▶ PROVIDED DATA
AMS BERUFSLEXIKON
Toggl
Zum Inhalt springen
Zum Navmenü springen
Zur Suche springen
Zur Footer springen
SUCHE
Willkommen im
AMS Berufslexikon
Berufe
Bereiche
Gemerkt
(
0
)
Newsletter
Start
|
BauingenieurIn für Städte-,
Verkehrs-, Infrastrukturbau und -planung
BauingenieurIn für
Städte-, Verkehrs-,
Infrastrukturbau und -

▶ WORK REQUEST
Count, in the listing, each line that holds the string "Infrastrukturbau", then give the count and nothing else.

▶ RESPONSE FOR THIS EXERCISE
2